[RECORD SET — start]
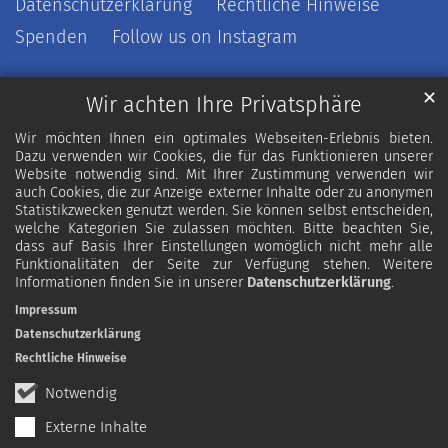
Datenschutzerklärung
Rechtliche Hinweise
Spenden
Follow us on Instagram
✕
Wir achten Ihre Privatsphäre
Wir möchten Ihnen ein optimales Webseiten-Erlebnis bieten.
Dazu verwenden wir Cookies, die für das Funktionieren unserer
Website notwendig sind. Mit Ihrer Zustimmung verwenden wir
auch Cookies, die zur Anzeige externer Inhalte oder zu anonymen
Statistikzwecken genutzt werden. Sie können selbst entscheiden,
welche Kategorien Sie zulassen möchten. Bitte beachten Sie,
dass auf Basis Ihrer Einstellungen womöglich nicht mehr alle
Funktionalitäten der Seite zur Verfügung stehen. Weitere
Informationen finden Sie in unserer
Datenschutzerklärung
.
Impressum
Datenschutzerklärung
Rechtliche Hinweise
Notwendig
Externe Inhalte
[RECORD SET — finish]
__INSTRUCTIONS TO FOLLOW__
Using the entries, count the lines that hold the string "verwenden"; nothing but the number is needed.

__RESULT__
2